Read, Copy, Update, then what? RCU for non-kernel programmers
Play Read, Copy, Update, then what? RCU for non-kernel programmers
RCU (Read, Copy, Update) is often the highest-performing way to implement concurrent data structures. The differences in performance between an RCU implementation and the next best alternative can be striking. And yet, RCU algorithms have received little attention outside of the world of kernel programming. Largely, this is because the most common drawback of RCU solution is complicated, and often wasteful, memory management. Kernel code has some advantages here, whereas a generic solution is much harder to design. There are, however, cases when RCU is simple to use, offers very high performance, and the memory issues are easy to manage. In fact, you may already be using the RCU approach in your program without realizing it! Wouldn't that be cool? But careful now: you may be already using the RCU approach in your program in a subtly wrong way. I'm talking about the kind of way that makes your program pass every test you can throw at it and then crash in front of your most important customer (but only when they run their most critical job, not when you try to reproduce the problem).

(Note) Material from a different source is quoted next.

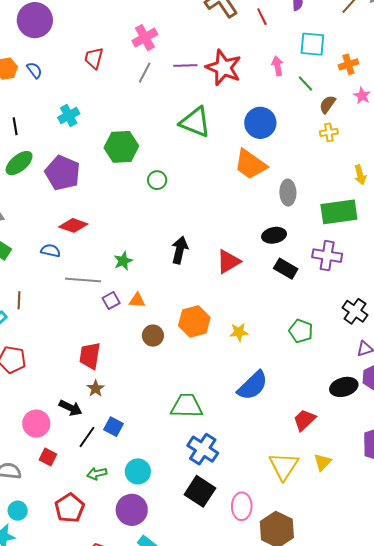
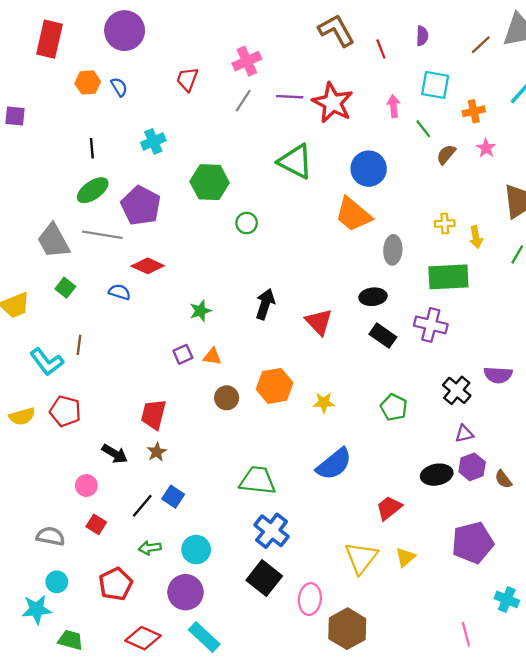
yellow cross: (329, 132) -> (445, 223), moved
red triangle: (228, 262) -> (319, 322), turned -48
gray line: (83, 280) -> (102, 235), moved
black arrow: (71, 408) -> (115, 454), moved
pink circle: (36, 424) -> (86, 486), size x0.7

In the more general case, we have to confront the problems of RCU memory management, but the reward of much higher performance can make it well worth the effort. This talk will give you understanding of how RCU works, what makes it so efficient, and what are the conditions and restrictions for a valid application of an RCU algorithm. We focus on using RCU outside of kernel space, so we will have to deal with the problems of memory management... and yes, there will be garbage collection.